Mmmmm, you are probably right. 
The original text says barimetría, but what you guys are saying makes perfect sense. I'll check with the boss and get back to you.

I appreciate your help so much...

L.


----------



## María Laura Fuentes

Upon re reading the text, the section where "barimetría" appears is not related to atmospheric pressure. It discusses the depth of the sea around the coast, specifically highlighting how deep it gets within a short distance from the shore. It details the number of meters in depth and distance from the coast. Then it goes on to discuss the soil features... So, no, I do not think "barometry" is what they mean. I'll check with the technicians that wrote it...
Many thanks!!!


----------



## Chris K

Hmm. Barometers can be used to calculate altitude, so maybe they can be used to calculate depth.

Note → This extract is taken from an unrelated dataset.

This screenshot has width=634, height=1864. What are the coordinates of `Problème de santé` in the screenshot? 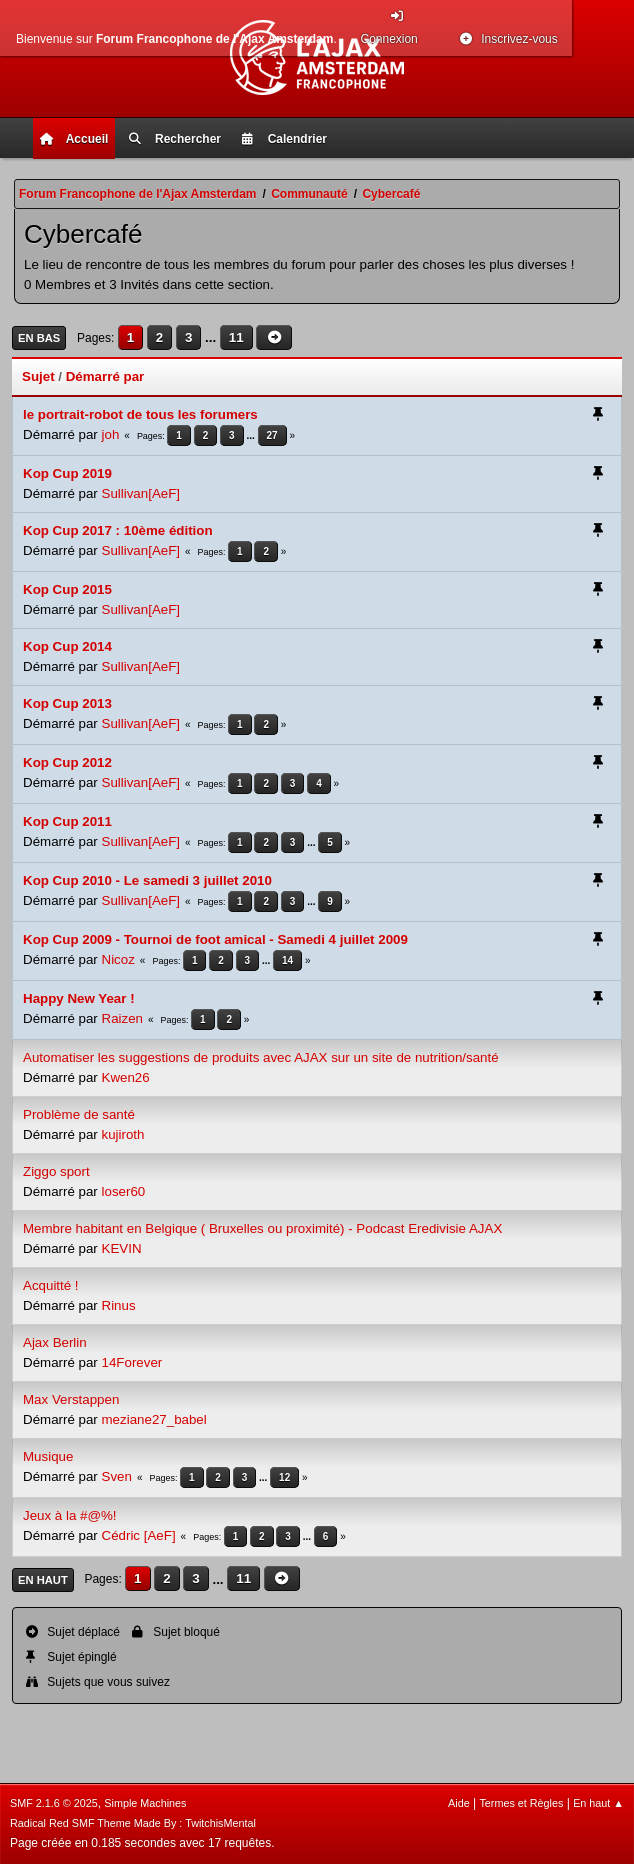 It's located at (79, 1114).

I don't know.


----------



## mora

Hola,

Creo que es 'bathymetry'. 

http://en.wikipedia.org/wiki/Bathymetry

Saludos,

Mora


----------



## fisherwoman

The spanish word is "batimetría" (bathymetry in inglish) if you are talking about depth in a "marine" context

Saludos,

Fisherwoman


----------



## María Laura Fuentes

Sí es tal cual, gracias, así lo puse!!


----------